Grand Slam singles results
- Australian Open: 2R (1965), (1969)
- French Open: 2R (1964), (1966)
- Wimbledon: 2R (1969)

= Koji Watanabe =

Japanese tennis player (born 1942)

Koji Watanabe (渡邊康二, Watanabe Kōji) is a Japanese former international tennis player. He won four career singles titles (1966–1969).

==Career==
Watanabe played his first tournament at the Miami Invitational in 1961. He won his first title on clay at Gruneweld, West Germany in August 1966 beating compatriot Ichizo Konishi in three sets. In 1966 he claimed his second title again on clay at Ostend, Belgium defeating South African player Jackie Saul two sets to one. His third title came in 1968 at the Lowther Hard Court Championships, Barnes, London where he beat New Zealand player Onny Parun two sets to one. His fourth and final tile came in 1969 at the Athens International on clay where he defeated Australian player Geoff Masters three sets to one. He reached the finals of three other tournaments Andhra Pradesh Championships on hard courts in (1966), the Worcestershire Championships, on grass in (1967) and finally Bad Neuenahar on clay in (1969).
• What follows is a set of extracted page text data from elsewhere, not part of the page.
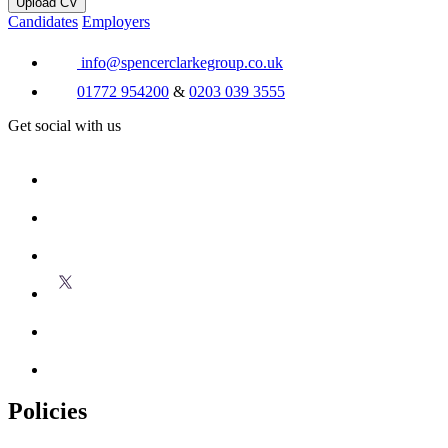
Upload CV
Candidates
Employers
info@spencerclarkegroup.co.uk
01772 954200
&
0203 039 3555
Get social with us
Policies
In Grand Slam tournaments he competed in the Australian Open two times, in 1965 and 1969., The French Open in 1964 and 1966 and at Wimbledon one time in 1969. He also served as coach for Japan's Davis Cup team (1971–1974) and as vice-chairman of the Japan Tennis Association.

He played his last tournament at the Tokyo Indoor in 1971 losing to Ian Fletcher in the semifinals.